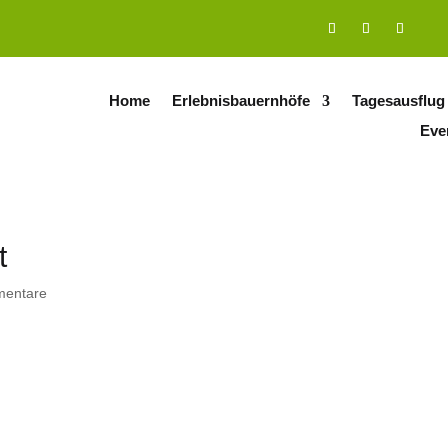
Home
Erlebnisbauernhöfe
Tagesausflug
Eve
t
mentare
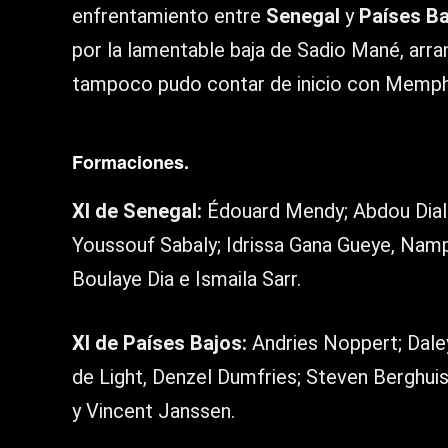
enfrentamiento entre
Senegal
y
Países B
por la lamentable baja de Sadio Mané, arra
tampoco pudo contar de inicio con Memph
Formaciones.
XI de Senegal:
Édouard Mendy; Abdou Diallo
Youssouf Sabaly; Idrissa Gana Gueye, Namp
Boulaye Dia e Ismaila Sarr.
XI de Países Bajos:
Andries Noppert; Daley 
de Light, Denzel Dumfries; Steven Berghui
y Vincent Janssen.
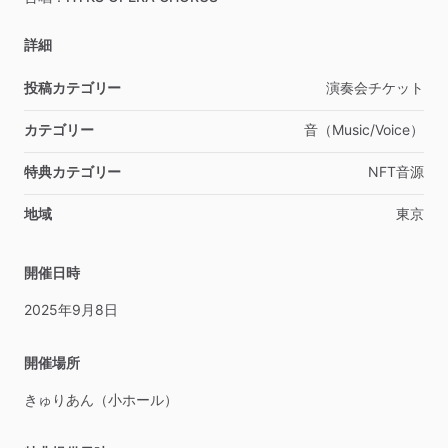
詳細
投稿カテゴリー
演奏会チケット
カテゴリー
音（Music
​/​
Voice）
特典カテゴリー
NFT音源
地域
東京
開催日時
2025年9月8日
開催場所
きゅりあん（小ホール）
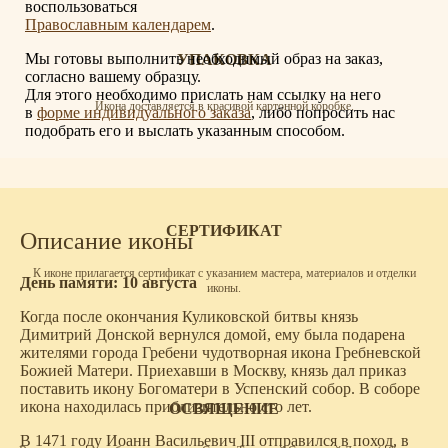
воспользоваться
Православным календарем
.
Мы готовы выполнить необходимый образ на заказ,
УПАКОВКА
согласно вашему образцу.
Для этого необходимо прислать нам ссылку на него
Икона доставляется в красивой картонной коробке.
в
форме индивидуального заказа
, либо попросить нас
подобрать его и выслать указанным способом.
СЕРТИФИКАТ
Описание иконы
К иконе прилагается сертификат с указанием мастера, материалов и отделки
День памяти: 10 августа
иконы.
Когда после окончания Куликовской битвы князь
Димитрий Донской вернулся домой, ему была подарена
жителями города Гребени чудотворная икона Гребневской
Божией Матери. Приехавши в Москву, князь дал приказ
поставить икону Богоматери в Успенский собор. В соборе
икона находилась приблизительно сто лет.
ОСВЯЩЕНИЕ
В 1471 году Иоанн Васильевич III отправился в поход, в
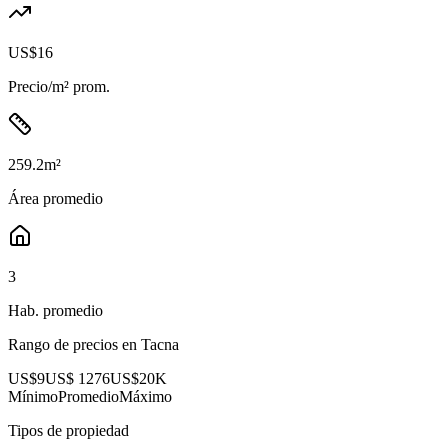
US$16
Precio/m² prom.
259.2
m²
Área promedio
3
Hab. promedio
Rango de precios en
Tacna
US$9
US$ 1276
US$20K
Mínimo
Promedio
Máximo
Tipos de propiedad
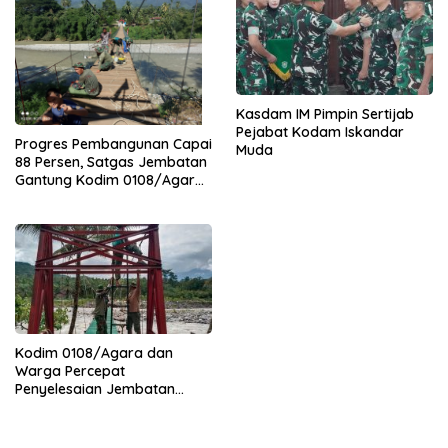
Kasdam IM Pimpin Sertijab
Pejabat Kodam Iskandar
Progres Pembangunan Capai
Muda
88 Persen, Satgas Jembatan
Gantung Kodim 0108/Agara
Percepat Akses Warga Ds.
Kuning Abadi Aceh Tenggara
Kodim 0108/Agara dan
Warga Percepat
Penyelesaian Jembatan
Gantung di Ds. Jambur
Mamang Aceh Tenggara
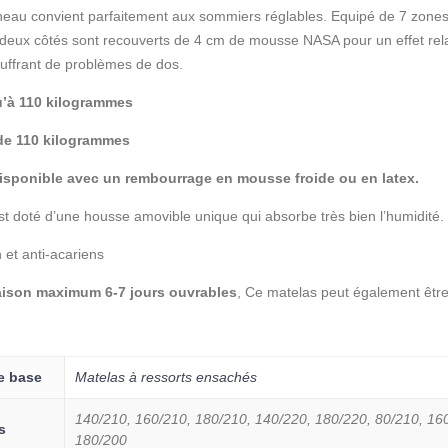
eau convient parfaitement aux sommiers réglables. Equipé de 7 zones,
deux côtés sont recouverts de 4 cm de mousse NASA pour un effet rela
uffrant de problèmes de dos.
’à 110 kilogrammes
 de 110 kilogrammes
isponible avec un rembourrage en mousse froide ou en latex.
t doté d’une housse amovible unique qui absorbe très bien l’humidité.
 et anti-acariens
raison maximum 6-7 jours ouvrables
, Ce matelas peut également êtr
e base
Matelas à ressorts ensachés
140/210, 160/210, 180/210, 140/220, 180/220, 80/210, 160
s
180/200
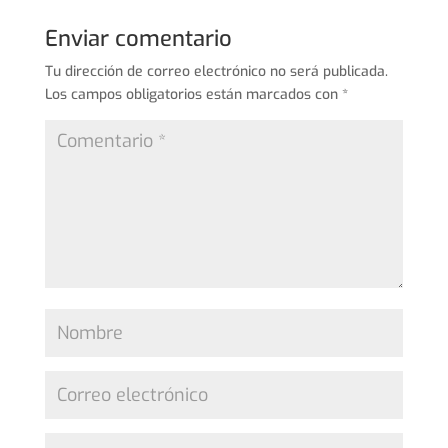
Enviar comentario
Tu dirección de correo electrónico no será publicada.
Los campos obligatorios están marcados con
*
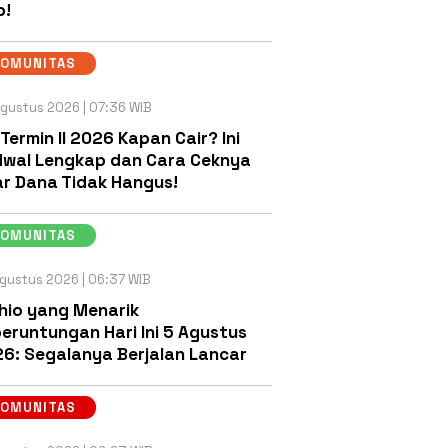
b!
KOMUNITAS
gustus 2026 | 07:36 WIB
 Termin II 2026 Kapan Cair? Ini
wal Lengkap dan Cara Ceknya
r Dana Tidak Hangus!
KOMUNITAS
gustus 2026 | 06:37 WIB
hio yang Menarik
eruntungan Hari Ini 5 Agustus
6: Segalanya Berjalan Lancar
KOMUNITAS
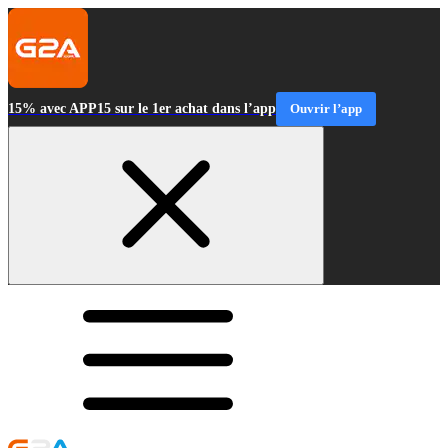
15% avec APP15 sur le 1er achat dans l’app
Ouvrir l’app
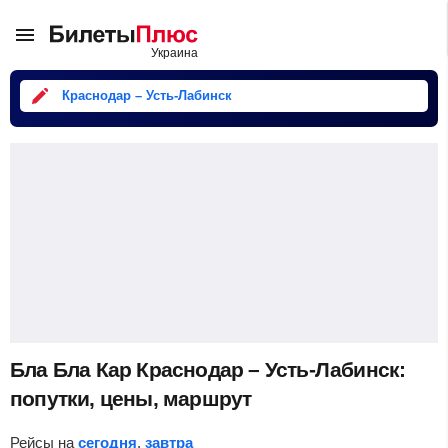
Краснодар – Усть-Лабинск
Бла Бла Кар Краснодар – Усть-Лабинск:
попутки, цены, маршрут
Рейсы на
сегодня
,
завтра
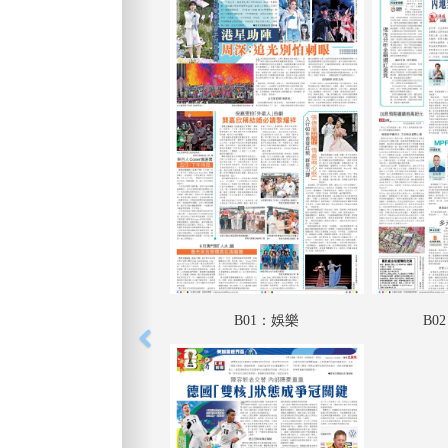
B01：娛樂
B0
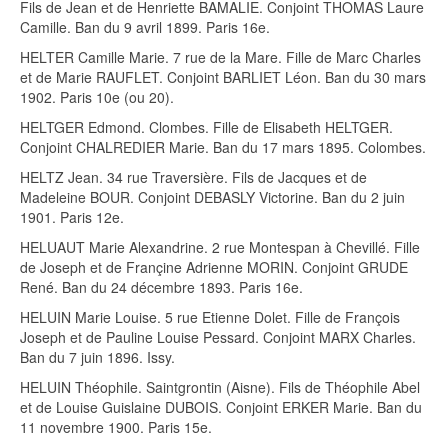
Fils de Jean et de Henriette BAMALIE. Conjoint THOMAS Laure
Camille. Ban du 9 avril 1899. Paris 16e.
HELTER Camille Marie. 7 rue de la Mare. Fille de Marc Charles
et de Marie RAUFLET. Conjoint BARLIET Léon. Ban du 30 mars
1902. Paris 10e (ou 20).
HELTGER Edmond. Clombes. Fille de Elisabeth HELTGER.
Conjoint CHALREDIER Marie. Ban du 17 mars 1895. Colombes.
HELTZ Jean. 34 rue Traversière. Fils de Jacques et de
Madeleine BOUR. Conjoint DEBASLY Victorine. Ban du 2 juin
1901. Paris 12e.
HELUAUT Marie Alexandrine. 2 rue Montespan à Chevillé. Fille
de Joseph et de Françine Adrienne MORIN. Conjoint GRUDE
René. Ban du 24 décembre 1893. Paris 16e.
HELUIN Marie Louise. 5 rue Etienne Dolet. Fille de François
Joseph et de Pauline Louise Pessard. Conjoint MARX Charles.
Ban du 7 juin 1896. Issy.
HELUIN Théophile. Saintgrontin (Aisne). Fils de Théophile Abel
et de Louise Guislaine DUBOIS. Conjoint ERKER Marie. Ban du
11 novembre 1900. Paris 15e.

==================================================

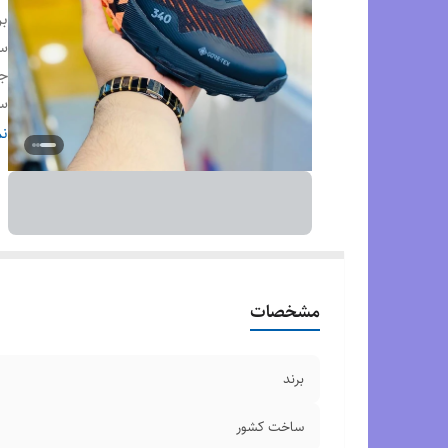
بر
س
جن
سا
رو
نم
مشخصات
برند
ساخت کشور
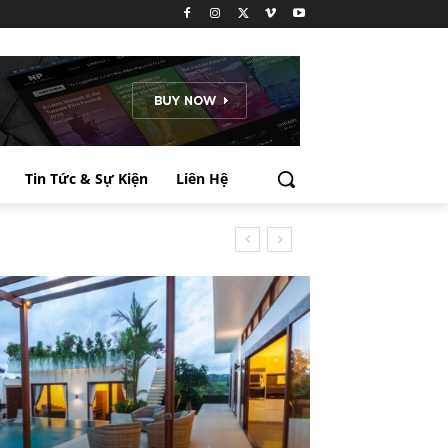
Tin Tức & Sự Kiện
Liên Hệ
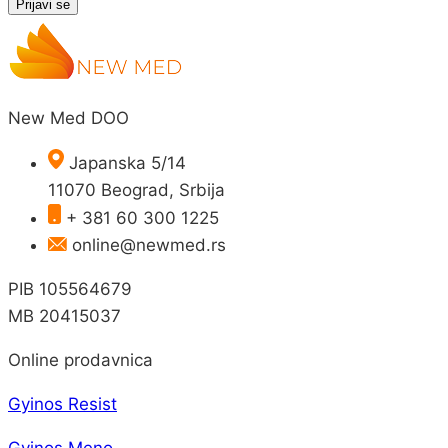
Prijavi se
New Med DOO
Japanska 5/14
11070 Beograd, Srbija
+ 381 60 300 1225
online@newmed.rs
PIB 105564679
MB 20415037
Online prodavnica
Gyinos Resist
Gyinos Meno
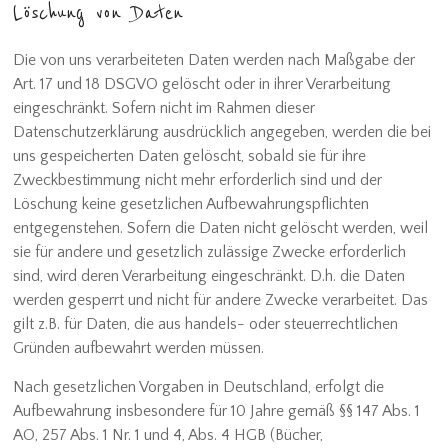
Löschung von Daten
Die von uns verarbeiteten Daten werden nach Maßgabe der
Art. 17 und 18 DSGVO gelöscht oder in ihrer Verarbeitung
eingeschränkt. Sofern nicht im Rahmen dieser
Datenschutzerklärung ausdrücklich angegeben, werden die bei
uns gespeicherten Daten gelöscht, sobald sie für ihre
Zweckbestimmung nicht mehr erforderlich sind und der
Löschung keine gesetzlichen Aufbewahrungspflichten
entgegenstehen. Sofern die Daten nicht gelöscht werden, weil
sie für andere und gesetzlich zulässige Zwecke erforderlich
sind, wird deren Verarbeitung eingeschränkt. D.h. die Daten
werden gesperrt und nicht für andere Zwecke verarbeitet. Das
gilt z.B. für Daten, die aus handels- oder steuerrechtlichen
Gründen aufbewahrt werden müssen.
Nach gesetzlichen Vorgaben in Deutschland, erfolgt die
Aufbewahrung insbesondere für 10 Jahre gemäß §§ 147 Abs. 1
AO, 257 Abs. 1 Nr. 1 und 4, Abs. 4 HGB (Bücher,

==================================================

* [DESCRIPTION OF THE TASK]:
Begin at the line in the entries above that has "de 110 kilogrammes", stop after the line that has "de Joseph et", and output exactly those lines without pictures.

* [ANSWER BOX]:
 de 110 kilogrammes
isponible avec un rembourrage en mousse froide ou en latex.
t doté d’une housse amovible unique qui absorbe très bien l’humidité.
 et anti-acariens
raison maximum 6-7 jours ouvrables
, Ce matelas peut également êtr
e base
Matelas à ressorts ensachés
140/210, 160/210, 180/210, 140/220, 180/220, 80/210, 160
s
180/200
Enviar comentario
Tu dirección de correo electrónico no será publicada.
Los campos obligatorios están marcados con
*
b!
KOMUNITAS
gustus 2026 | 07:36 WIB
 Termin II 2026 Kapan Cair? Ini
wal Lengkap dan Cara Ceknya
r Dana Tidak Hangus!
KOMUNITAS
gustus 2026 | 06:37 WIB
hio yang Menarik
eruntungan Hari Ini 5 Agustus
6: Segalanya Berjalan Lancar
KOMUNITAS
15% avec APP15 sur le 1er achat dans l’app
Ouvrir l’app
Краснодар – Усть-Лабинск
Бла Бла Кар Краснодар – Усть-Лабинск:
попутки, цены, маршрут
Рейсы на
сегодня
,
завтра
B01：娛樂
B0
Fils de Jean et de Henriette BAMALIE. Conjoint THOMAS Laure
Camille. Ban du 9 avril 1899. Paris 16e.
HELTER Camille Marie. 7 rue de la Mare. Fille de Marc Charles
et de Marie RAUFLET. Conjoint BARLIET Léon. Ban du 30 mars
1902. Paris 10e (ou 20).
HELTGER Edmond. Clombes. Fille de Elisabeth HELTGER.
Conjoint CHALREDIER Marie. Ban du 17 mars 1895. Colombes.
HELTZ Jean. 34 rue Traversière. Fils de Jacques et de
Madeleine BOUR. Conjoint DEBASLY Victorine. Ban du 2 juin
1901. Paris 12e.
HELUAUT Marie Alexandrine. 2 rue Montespan à Chevillé. Fille
de Joseph et de Françine Adrienne MORIN. Conjoint GRUDE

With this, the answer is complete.